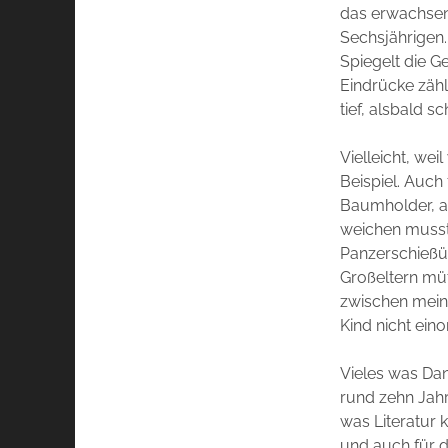
das erwachsenw
Sechsjährigen.
Spiegelt die G
Eindrücke zähl
tief, alsbald 
Vielleicht, we
Beispiel. Auc
Baumholder, an
weichen musste
Panzerschießü
Großeltern mü
zwischen meine
Kind nicht ein
Vieles was Dan
rund zehn Jahr
was Literatur
und auch für d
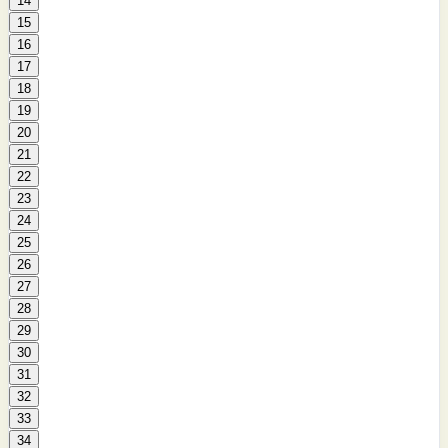
14
15
16
17
18
19
20
21
22
23
24
25
26
27
28
29
30
31
32
33
34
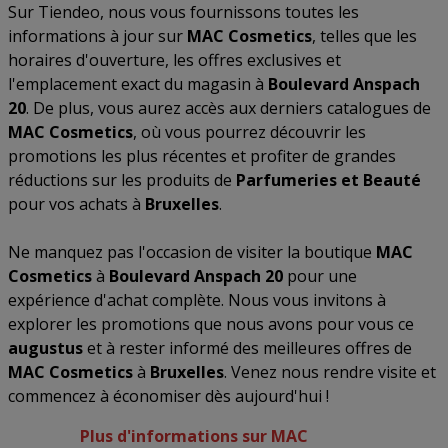
Sur Tiendeo, nous vous fournissons toutes les
informations à jour sur
MAC Cosmetics
, telles que les
horaires d'ouverture, les offres exclusives et
l'emplacement exact du magasin à
Boulevard Anspach
20
. De plus, vous aurez accès aux derniers catalogues de
MAC Cosmetics
, où vous pourrez découvrir les
promotions les plus récentes et profiter de grandes
réductions sur les produits de
Parfumeries et Beauté
pour vos achats à
Bruxelles
.
Ne manquez pas l'occasion de visiter la boutique
MAC
Cosmetics
à
Boulevard Anspach 20
pour une
expérience d'achat complète. Nous vous invitons à
explorer les promotions que nous avons pour vous ce
augustus
et à rester informé des meilleures offres de
MAC Cosmetics
à
Bruxelles
. Venez nous rendre visite et
commencez à économiser dès aujourd'hui !
Plus d'informations sur MAC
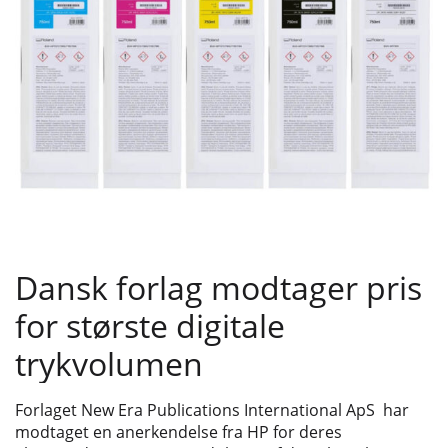
Dansk forlag modtager pris
for største digitale
trykvolumen
Forlaget New Era Publications International ApS har
modtaget en anerkendelse fra HP for deres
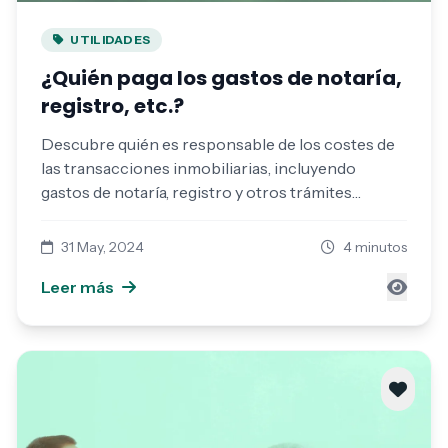
UTILIDADES
¿Quién paga los gastos de notaría,
registro, etc.?
Descubre quién es responsable de los costes de
las transacciones inmobiliarias, incluyendo
gastos de notaría, registro y otros trámites
legales.
31 May, 2024
4 minutos
Leer más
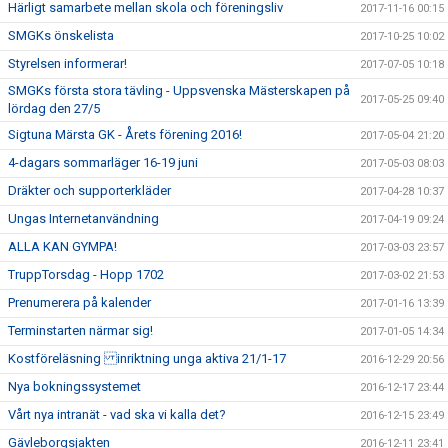
Härligt samarbete mellan skola och föreningsliv
2017-11-16 00:15
SMGKs önskelista
2017-10-25 10:02
Styrelsen informerar!
2017-07-05 10:18
SMGKs första stora tävling - Uppsvenska Mästerskapen på
2017-05-25 09:40
lördag den 27/5
Sigtuna Märsta GK - Årets förening 2016!
2017-05-04 21:20
4-dagars sommarläger 16-19 juni
2017-05-03 08:03
Dräkter och supporterkläder
2017-04-28 10:37
Ungas Internetanvändning
2017-04-19 09:24
ALLA KAN GYMPA!
2017-03-03 23:57
TruppTorsdag - Hopp 1702
2017-03-02 21:53
Prenumerera på kalender
2017-01-16 13:39
Terminstarten närmar sig!
2017-01-05 14:34
Kostföreläsning inriktning unga aktiva 21/1-17
2016-12-29 20:56
Nya bokningssystemet
2016-12-17 23:44
Vårt nya intranät - vad ska vi kalla det?
2016-12-15 23:49
Gävleborgsjakten
2016-12-11 23:41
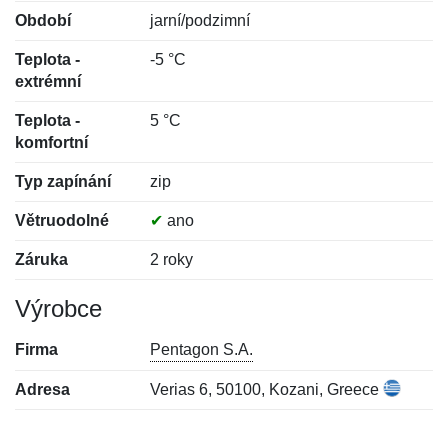
Období
jarní/podzimní
Teplota -
-5 °C
extrémní
Teplota -
5 °C
komfortní
Typ zapínání
zip
Větruodolné
✔
ano
Záruka
2 roky
Výrobce
Firma
Pentagon S.A.
Adresa
Verias 6, 50100, Kozani, Greece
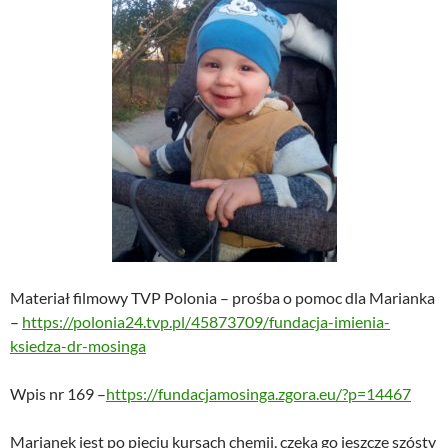
Materiał filmowy TVP Polonia – prośba o pomoc dla Marianka
–
https://polonia24.tvp.pl/45873709/fundacja-imienia-
ksiedza-dr-mosinga
Wpis nr 169 –
https://fundacjamosinga.zgora.eu/?p=14467
Marianek jest po pięciu kursach chemii, czeka go jeszcze szósty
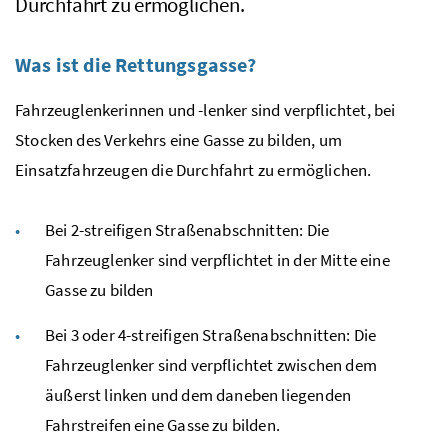
Durchfahrt zu ermöglichen.
Was ist die Rettungsgasse?
Fahrzeuglenkerinnen und -lenker sind verpflichtet, bei
Stocken des Verkehrs eine Gasse zu bilden, um
Einsatzfahrzeugen die Durchfahrt zu ermöglichen.
Bei 2-streifigen Straßenabschnitten: Die
Fahrzeuglenker sind verpflichtet in der Mitte eine
Gasse zu bilden
Bei 3 oder 4-streifigen Straßenabschnitten: Die
Fahrzeuglenker sind verpflichtet zwischen dem
äußerst linken und dem daneben liegenden
Fahrstreifen eine Gasse zu bilden.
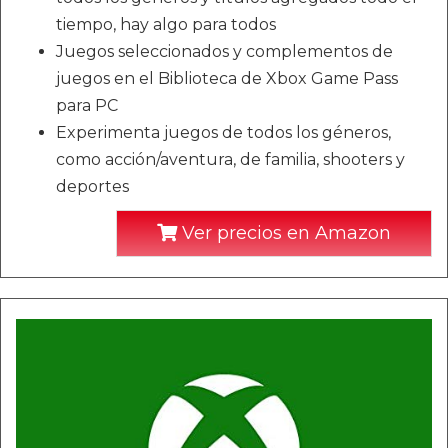
tiempo, hay algo para todos
Juegos seleccionados y complementos de
juegos en el Biblioteca de Xbox Game Pass
para PC
Experimenta juegos de todos los géneros,
como acción/aventura, de familia, shooters y
deportes
Ver precios en Amazon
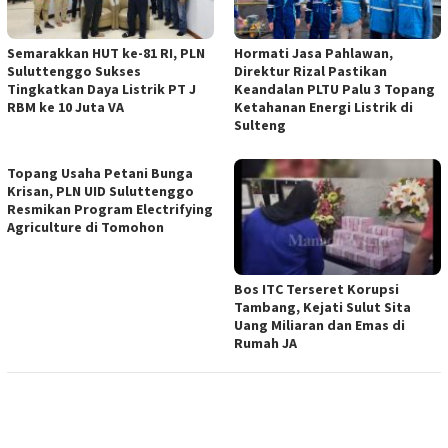
Semarakkan HUT ke-81 RI, PLN
Hormati Jasa Pahlawan,
Suluttenggo Sukses
Direktur Rizal Pastikan
Tingkatkan Daya Listrik PT J
Keandalan PLTU Palu 3 Topang
RBM ke 10 Juta VA
Ketahanan Energi Listrik di
Sulteng
Topang Usaha Petani Bunga
Krisan, PLN UID Suluttenggo
Resmikan Program Electrifying
Agriculture di Tomohon
Bos ITC Terseret Korupsi
Tambang, Kejati Sulut Sita
Uang Miliaran dan Emas di
Rumah JA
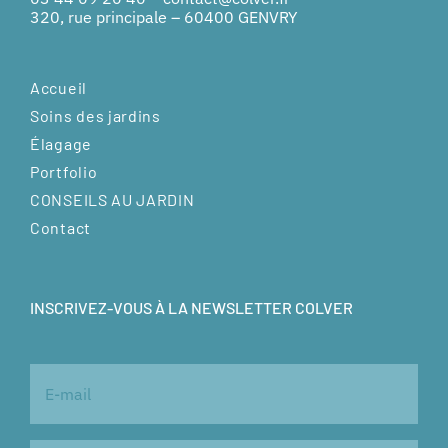
320, rue principale – 60400 GENVRY
Accueil
Soins des jardins
Élagage
Portfolio
CONSEILS AU JARDIN
Contact
INSCRIVEZ-VOUS À LA NEWSLETTER COLVER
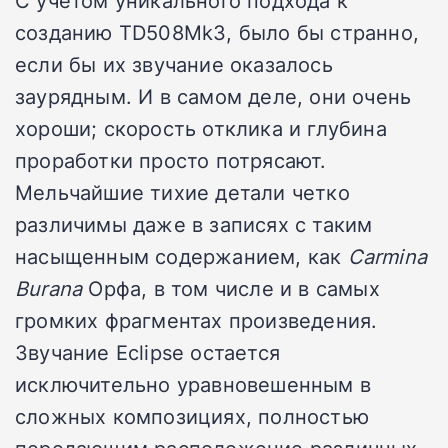
созданию TD508Mk3, было бы странно,
если бы их звучание оказалось
заурядным. И в самом деле, они очень
хороши; скорость отклика и глубина
проработки просто потрясают.
Мельчайшие тихие детали четко
различимы даже в записях с таким
насыщенным содержанием, как
Carmina
Burana
Орфа, в том числе и в самых
громких фрагментах произведения.
Звучание Eclipse остается
исключительно уравновешенным в
сложных композициях, полностью
передающим расположение различных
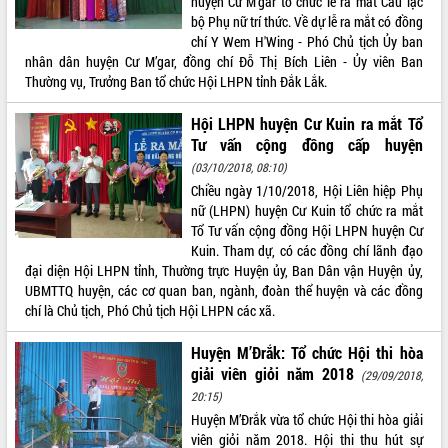
huyện Cư M’gar tổ chức lễ ra mắt Câu lạc
bộ Phụ nữ trí thức. Về dự lễ ra mắt có đồng
chí Y Wem H'Wing - Phó Chủ tịch Ủy ban
nhân dân huyện Cư M’gar, đồng chí Đỗ Thị Bích Liên - Ủy viên Ban
Thường vụ, Trưởng Ban tổ chức Hội LHPN tỉnh Đắk Lắk.
Hội LHPN huyện Cư Kuin ra mắt Tổ
Tư vấn cộng đồng cấp huyện
(03/10/2018, 08:10)
Chiều ngày 1/10/2018, Hội Liên hiệp Phụ
nữ (LHPN) huyện Cư Kuin tổ chức ra mắt
Tổ Tư vấn cộng đồng Hội LHPN huyện Cư
Kuin. Tham dự, có các đồng chí lãnh đạo
đại diện Hội LHPN tỉnh, Thường trực Huyện ủy, Ban Dân vận Huyện ủy,
UBMTTQ huyện, các cơ quan ban, ngành, đoàn thể huyện và các đồng
chí là Chủ tịch, Phó Chủ tịch Hội LHPN các xã.
Huyện M’Đrắk: Tổ chức Hội thi hòa
giải viên giỏi năm 2018
(29/09/2018,
20:15)
Huyện M’Đrắk vừa tổ chức Hội thi hòa giải
viên giỏi năm 2018. Hội thi thu hút sự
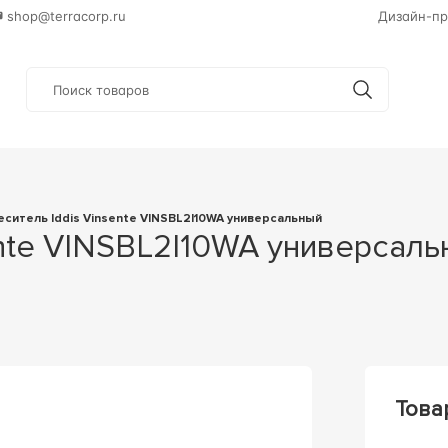
shop@terracorp.ru
Дизайн-пр
меситель Iddis Vinsente VINSBL2I10WA универсальный
Това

= TASK PROMPT =
Pictures stay out of the copy, while everything else in the records above goes in exactly as written.

= WRITTEN SOLUTION =
das erwachsenw
Sechsjährigen.
Spiegelt die G
Eindrücke zähl
tief, alsbald 
Vielleicht, we
Beispiel. Auc
Baumholder, an
weichen musste
Panzerschießü
Großeltern mü
zwischen meine
Kind nicht ein
Vieles was Dan
rund zehn Jahr
was Literatur
und auch für d
14
15
16
17
18
19
20
21
22
23
24
25
26
27
28
29
30
31
32
33
34
Sur Tiendeo, nous vous fournissons toutes les
informations à jour sur
MAC Cosmetics
, telles que les
horaires d'ouverture, les offres exclusives et
l'emplacement exact du magasin à
Boulevard Anspach
20
. De plus, vous aurez accès aux derniers catalogues de
MAC Cosmetics
, où vous pourrez découvrir les
promotions les plus récentes et profiter de grandes
réductions sur les produits de
Parfumeries et Beauté
pour vos achats à
Bruxelles
.
Ne manquez pas l'occasion de visiter la boutique
MAC
Cosmetics
à
Boulevard Anspach 20
pour une
expérience d'achat complète. Nous vous invitons à
explorer les promotions que nous avons pour vous ce
augustus
et à rester informé des meilleures offres de
MAC Cosmetics
à
Bruxelles
. Venez nous rendre visite et
commencez à économiser dès aujourd'hui !
Plus d'informations sur MAC
Dansk forlag modtager pris
for største digitale
trykvolumen
Forlaget New Era Publications International ApS har
modtaget en anerkendelse fra HP for deres
UTILIDADES
¿Quién paga los gastos de notaría,
registro, etc.?
Descubre quién es responsable de los costes de
las transacciones inmobiliarias, incluyendo
gastos de notaría, registro y otros trámites
legales.
31 May, 2024
4 minutos
Leer más
Härligt samarbete mellan skola och föreningsliv
2017-11-16 00:15
SMGKs önskelista
2017-10-25 10:02
Styrelsen informerar!
2017-07-05 10:18
SMGKs första stora tävling - Uppsvenska Mästerskapen på
2017-05-25 09:40
lördag den 27/5
Sigtuna Märsta GK - Årets förening 2016!
2017-05-04 21:20
4-dagars sommarläger 16-19 juni
2017-05-03 08:03
Dräkter och supporterkläder
2017-04-28 10:37
Ungas Internetanvändning
2017-04-19 09:24
ALLA KAN GYMPA!
2017-03-03 23:57
TruppTorsdag - Hopp 1702
2017-03-02 21:53
Prenumerera på kalender
2017-01-16 13:39
Terminstarten närmar sig!
2017-01-05 14:34
Kostföreläsning inriktning unga aktiva 21/1-17
2016-12-29 20:56
Nya bokningssystemet
2016-12-17 23:44
Vårt nya intranät - vad ska vi kalla det?
2016-12-15 23:49
Gävleborgsjakten
2016-12-11 23:41
Období
jarní/podzimní
Teplota -
-5 °C
extrémní
Teplota -
5 °C
komfortní
Typ zapínání
zip
Větruodolné
✔
ano
Záruka
2 roky
Výrobce
Firma
Pentagon S.A.
Adresa
Verias 6, 50100, Kozani, Greece
Materiał filmowy TVP Polonia – prośba o pomoc dla Marianka
–
https://polonia24.tvp.pl/45873709/fundacja-imienia-
ksiedza-dr-mosinga
Wpis nr 169 –
https://fundacjamosinga.zgora.eu/?p=14467
Marianek jest po pięciu kursach chemii, czeka go jeszcze szósty
Durchfahrt zu ermöglichen.
Was ist die Rettungsgasse?
Fahrzeuglenkerinnen und -lenker sind verpflichtet, bei
Stocken des Verkehrs eine Gasse zu bilden, um
Einsatzfahrzeugen die Durchfahrt zu ermöglichen.
Bei 2-streifigen Straßenabschnitten: Die
Fahrzeuglenker sind verpflichtet in der Mitte eine
Gasse zu bilden
Bei 3 oder 4-streifigen Straßenabschnitten: Die
Fahrzeuglenker sind verpflichtet zwischen dem
äußerst linken und dem daneben liegenden
Fahrstreifen eine Gasse zu bilden.
tiempo, hay algo para todos
Juegos seleccionados y complementos de
juegos en el Biblioteca de Xbox Game Pass
para PC
Experimenta juegos de todos los géneros,
como acción/aventura, de familia, shooters y
deportes
Ver precios en Amazon
Semarakkan HUT ke-81 RI, PLN
Hormati Jasa Pahlawan,
Suluttenggo Sukses
Direktur Rizal Pastikan
Tingkatkan Daya Listrik PT J
Keandalan PLTU Palu 3 Topang
RBM ke 10 Juta VA
Ketahanan Energi Listrik di
Sulteng
Topang Usaha Petani Bunga
Krisan, PLN UID Suluttenggo
Resmikan Program Electrifying
Agriculture di Tomohon
Bos ITC Terseret Korupsi
Tambang, Kejati Sulut Sita
Uang Miliaran dan Emas di
Rumah JA
320, rue principale – 60400 GENVRY
Accueil
Soins des jardins
Élagage
Portfolio
CONSEILS AU JARDIN
Contact
INSCRIVEZ-VOUS À LA NEWSLETTER COLVER
созданию TD508Mk3, было бы странно,
если бы их звучание оказалось
заурядным. И в самом деле, они очень
хороши; скорость отклика и глубина
проработки просто потрясают.
Мельчайшие тихие детали четко
различимы даже в записях с таким
насыщенным содержанием, как
Carmina
Burana
Орфа, в том числе и в самых
громких фрагментах произведения.
Звучание Eclipse остается
исключительно уравновешенным в
сложных композициях, полностью
передающим расположение различных
huyện Cư M’gar tổ chức lễ ra mắt Câu lạc
bộ Phụ nữ trí thức. Về dự lễ ra mắt có đồng
chí Y Wem H'Wing - Phó Chủ tịch Ủy ban
nhân dân huyện Cư M’gar, đồng chí Đỗ Thị Bích Liên - Ủy viên Ban
Thường vụ, Trưởng Ban tổ chức Hội LHPN tỉnh Đắk Lắk.
Hội LHPN huyện Cư Kuin ra mắt Tổ
Tư vấn cộng đồng cấp huyện
(03/10/2018, 08:10)
Chiều ngày 1/10/2018, Hội Liên hiệp Phụ
nữ (LHPN) huyện Cư Kuin tổ chức ra mắt
Tổ Tư vấn cộng đồng Hội LHPN huyện Cư
Kuin. Tham dự, có các đồng chí lãnh đạo
đại diện Hội LHPN tỉnh, Thường trực Huyện ủy, Ban Dân vận Huyện ủy,
UBMTTQ huyện, các cơ quan ban, ngành, đoàn thể huyện và các đồng
chí là Chủ tịch, Phó Chủ tịch Hội LHPN các xã.
Huyện M’Đrắk: Tổ chức Hội thi hòa
giải viên giỏi năm 2018
(29/09/2018,
20:15)
Huyện M’Đrắk vừa tổ chức Hội thi hòa giải
viên giỏi năm 2018. Hội thi thu hút sự
shop@terracorp.ru
Дизайн-пр
меситель Iddis Vinsente VINSBL2I10WA универсальный
Това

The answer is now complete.